Les plantes incriminées ont un point commun. Elles contiennent des principes actifs (appelés hétérosides hydroxyanthracéniques) identiques à ceux de médicaments classés comme «laxatifs stimulants». Cette expression désigne des «laxatifs puissants, mais irritants pour le tube digestif», selon le rapport.

L’Académie demande que ces plantes soient retirées de la liste de celles qui sont autorisées dans les compléments alimentaires. Cette liste, qui comprend 540 espèces végétales, est établie par un arrêté du ministère de l’Economie du 24 juin 2014.

En effet, la mise sur le marché d’un complément alimentaire obéit à un régime de déclaration auprès de la répression des fraudes (DGCCRF). Un médicament, lui, doit obtenir une autorisation de mise sur le marché (AMM) des autorités sanitaires, après une évaluation scientifique de ses bénéfices et de ses risques. Réclamée par l’Académie de pharmacie, l’interdiction de certains compléments alimentaires est, dans les faits, compliquée à obtenir, car elle pourrait être contestée devant la justice européenne.

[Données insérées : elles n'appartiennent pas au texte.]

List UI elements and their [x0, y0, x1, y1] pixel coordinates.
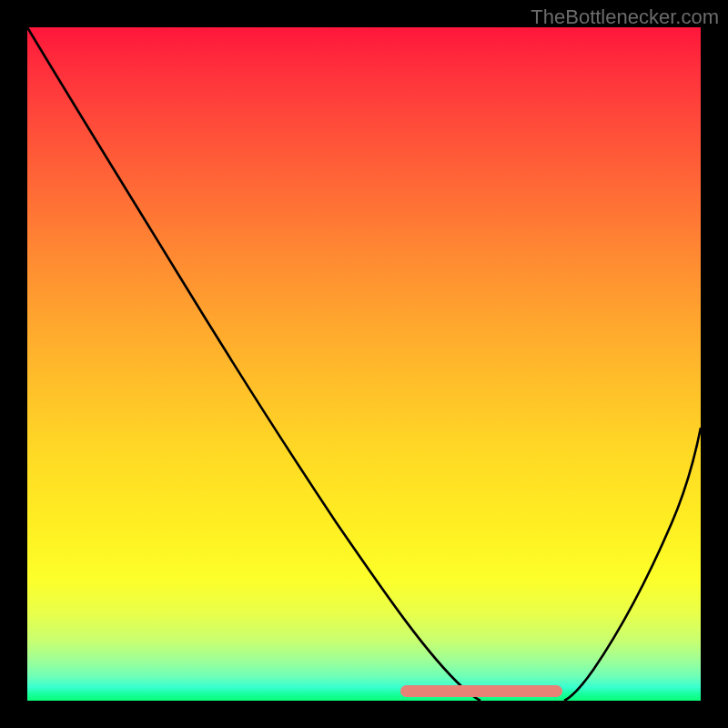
attribution-text: TheBottlenecker.com [531, 5, 719, 29]
chart-plot-area [27, 27, 701, 701]
curve-left [27, 27, 480, 701]
optimal-range-marker [400, 685, 562, 697]
chart-curves [27, 27, 701, 701]
curve-right [564, 428, 701, 701]
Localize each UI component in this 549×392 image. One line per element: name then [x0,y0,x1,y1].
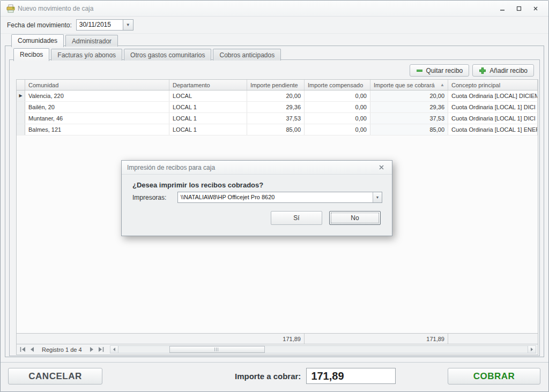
no-button[interactable]: No [329,211,381,225]
header-concepto[interactable]: Concepto principal [448,80,538,90]
chevron-down-icon: ▼ [376,195,380,199]
yes-button[interactable]: Sí [271,211,322,225]
dialog-close-icon[interactable] [376,163,387,172]
row-indicator-cell [17,124,25,135]
close-button[interactable] [528,3,543,14]
cell-cobrara: 37,53 [370,113,448,124]
grid-header: Comunidad Departamento Importe pendiente… [17,80,538,91]
cell-concepto: Cuota Ordinaria [LOCAL 1] ENER [448,124,538,135]
cell-departamento: LOCAL [169,91,247,101]
date-dropdown-button[interactable]: ▼ [123,19,133,31]
cancel-button[interactable]: CANCELAR [8,368,102,385]
amount-to-collect-field[interactable]: 171,89 [306,368,396,384]
minimize-button[interactable] [494,3,510,14]
dialog-titlebar: Impresión de recibos para caja [122,161,392,175]
table-row[interactable]: Bailén, 20 LOCAL 1 29,36 0,00 29,36 Cuot… [17,102,538,113]
add-receipt-label: Añadir recibo [489,67,528,74]
tab-cobros-anticipados[interactable]: Cobros anticipados [213,49,281,61]
cell-concepto: Cuota Ordinaria [LOCAL 1] DICI [448,102,538,112]
window-controls [494,3,545,14]
add-receipt-button[interactable]: Añadir recibo [472,64,534,77]
sub-tab-strip: Recibos Facturas y/o abonos Otros gastos… [13,48,283,61]
minus-icon [416,69,423,72]
summary-concepto [448,334,538,344]
dialog-question: ¿Desea imprimir los recibos cobrados? [132,181,263,189]
printer-dropdown-button[interactable]: ▼ [373,192,382,202]
table-row[interactable]: Balmes, 121 LOCAL 1 85,00 0,00 85,00 Cuo… [17,124,538,135]
cell-departamento: LOCAL 1 [169,124,247,135]
horizontal-scrollbar[interactable] [110,345,536,353]
table-row[interactable]: ▶ Valencia, 220 LOCAL 20,00 0,00 20,00 C… [17,91,538,102]
row-indicator-cell [17,102,25,112]
header-comunidad[interactable]: Comunidad [25,80,169,90]
date-label: Fecha del movimiento: [7,21,72,29]
sort-ascending-icon: ▲ [438,80,444,90]
footer-bar: CANCELAR Importe a cobrar: 171,89 COBRAR [1,362,548,391]
cell-compensado: 0,00 [305,113,370,124]
header-importe-pendiente[interactable]: Importe pendiente [247,80,305,90]
next-record-button[interactable] [87,345,96,354]
scroll-left-icon[interactable] [110,346,118,353]
summary-departamento [169,334,247,344]
summary-comunidad [25,334,169,344]
printer-combobox[interactable]: \\NATALIAW8\HP Officejet Pro 8620 ▼ [177,192,382,203]
titlebar: Nuevo movimiento de caja [1,1,548,17]
summary-cobrara: 171,89 [370,334,448,344]
header-indicator-cell [17,80,25,90]
row-indicator-cell: ▶ [17,91,25,101]
date-row: Fecha del movimiento: 30/11/2015 ▼ [1,17,548,34]
cell-departamento: LOCAL 1 [169,102,247,112]
table-row[interactable]: Muntaner, 46 LOCAL 1 37,53 0,00 37,53 Cu… [17,113,538,124]
scrollbar-thumb[interactable] [169,346,265,353]
plus-icon [479,67,486,74]
cell-comunidad: Bailén, 20 [25,102,169,112]
tab-facturas-abonos[interactable]: Facturas y/o abonos [51,49,122,61]
last-record-button[interactable] [97,345,106,354]
current-row-icon: ▶ [19,94,22,98]
previous-record-button[interactable] [28,345,36,354]
date-input[interactable]: 30/11/2015 [76,19,123,31]
first-record-button[interactable] [18,345,27,354]
cell-pendiente: 37,53 [247,113,305,124]
scroll-right-icon[interactable] [528,346,536,353]
record-counter: Registro 1 de 4 [38,346,86,353]
header-importe-compensado[interactable]: Importe compensado [305,80,370,90]
scrollbar-grip [214,348,219,351]
cell-concepto: Cuota Ordinaria [LOCAL 1] DICI [448,113,538,124]
tab-otros-gastos[interactable]: Otros gastos comunitarios [124,49,211,61]
cell-pendiente: 20,00 [247,91,305,101]
remove-receipt-button[interactable]: Quitar recibo [410,64,470,77]
summary-indicator-cell [17,334,25,344]
main-tab-strip: Comunidades Administrador [11,34,120,47]
grid-summary-row: 171,89 171,89 [17,333,538,344]
maximize-button[interactable] [511,3,526,14]
header-departamento[interactable]: Departamento [169,80,247,90]
tab-comunidades[interactable]: Comunidades [11,34,64,47]
summary-pendiente: 171,89 [247,334,305,344]
cell-compensado: 0,00 [305,124,370,135]
cash-printer-icon [6,4,16,13]
printer-value: \\NATALIAW8\HP Officejet Pro 8620 [178,192,373,202]
cell-comunidad: Balmes, 121 [25,124,169,135]
date-picker: 30/11/2015 ▼ [76,19,133,31]
cell-compensado: 0,00 [305,102,370,112]
cell-concepto: Cuota Ordinaria [LOCAL] DICIEM [448,91,538,101]
cell-pendiente: 85,00 [247,124,305,135]
print-receipts-dialog: Impresión de recibos para caja ¿Desea im… [121,160,392,236]
action-row: Quitar recibo Añadir recibo [410,64,534,77]
chevron-down-icon: ▼ [126,22,130,27]
tab-recibos[interactable]: Recibos [13,48,49,61]
tab-administrador[interactable]: Administrador [65,35,118,47]
remove-receipt-label: Quitar recibo [426,67,463,74]
cell-comunidad: Valencia, 220 [25,91,169,101]
cell-compensado: 0,00 [305,91,370,101]
collect-button[interactable]: COBRAR [448,368,540,385]
cell-departamento: LOCAL 1 [169,113,247,124]
window-title: Nuevo movimiento de caja [18,5,93,12]
grid-navigator: Registro 1 de 4 [17,344,538,355]
header-importe-cobrara[interactable]: Importe que se cobrará ▲ [370,80,448,90]
cell-pendiente: 29,36 [247,102,305,112]
cell-cobrara: 29,36 [370,102,448,112]
cell-cobrara: 85,00 [370,124,448,135]
summary-compensado [305,334,370,344]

L’Agence nationale de sécurité sanitaire et de l’alimentation (Anses) a alerté à de multiples reprises sur ces produits en vogue. En 2017, elle avait relevé seulement 77 cas d’effets indésirables liés à la consommation de compléments alimentaires, alors que près de 150 millions de boîtes ont été vendues cette année en France.

Les compléments alimentaires à base de plantes sont «de plus en plus encadrés», a réagi Synadiet (Syndicat national des compléments alimentaires). En 2018, ce marché représentait 1,9 milliard d’euros, selon le cabinet d’études Xerfi, alors qu’il n’était que d’un milliard d’euros en 2010, selon Synadiet.